She has been with us a good nice long time, now. You are troubled
about your sprite because this is such a wild frontier, hundreds of
miles from civilization, and peopled only by wandering tribes of savages?
You fear for her safety? Give yourself no uneasiness about her.
Dear me, she’s in a nursery! and she’s got more than eighteen
hundred nurses. It would distress the garrison to suspect that
you think they can’t take care of her. They think they can.
They would tell you so themselves. You see, the Seventh Cavalry
has never had a child of its very own before, and neither has the Ninth
Dragoons; and so they are like all new mothers, they think there is
no other child like theirs, no other child so wonderful, none that is
so worthy to be faithfully and tenderly looked after and protected.
These bronzed veterans of mine are very good mothers, I think, and wiser
than some other mothers; for they let her take lots of risks, and it
is a good education for her; and the more risks she takes and comes
successfully out of, the prouder they are of her.
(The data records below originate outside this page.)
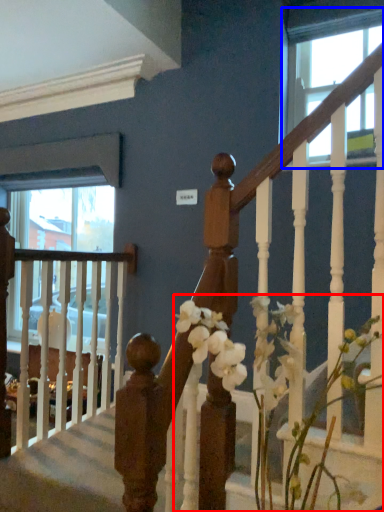 Question: Among these objects, which one is farthest to the camera, floral arrangement (highlighted by a red box) or window (highlighted by a blue box)?

Choices:
 (A) floral arrangement
 (B) window

Answer: (B) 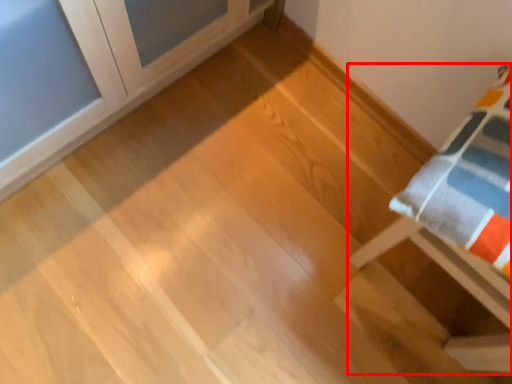 Question: Observing the image, what is the correct spatial positioning of furniture (annotated by the red box) in reference to furniture?

Choices:
 (A) right
 (B) left

Answer: (A)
They adopted
her, with grave and formal military ceremonies of their own invention—solemnities
is the truer word; solemnities that were so profoundly solemn and earnest,
that the spectacle would have been comical if it hadn’t been so
touching. It was a good show, and as stately and complex as guard-mount
and the trooping of the colors; and it had its own special music, composed
for the occasion by the bandmaster of the Seventh; and the child was
as serious as the most serious war-worn soldier of them all; and finally
when they throned her upon the shoulder of the oldest veteran, and pronounced
her “well and truly adopted,” and the bands struck up and
all saluted and she saluted in return, it was better and more moving
than any kindred thing I have seen on the stage, because stage things
are make-believe, but this was real and the players’ hearts were
in it.
It happened several weeks ago, and was followed by some additional
solemnities. The men created a couple of new ranks, thitherto
unknown to the army regulations, and conferred them upon Cathy, with
ceremonies suitable to a duke. So now she is Corporal-General
of the Seventh Cavalry, and Flag-Lieutenant of the Ninth Dragoons, with
the privilege (decreed by the men) of writing U.S.A. after her name!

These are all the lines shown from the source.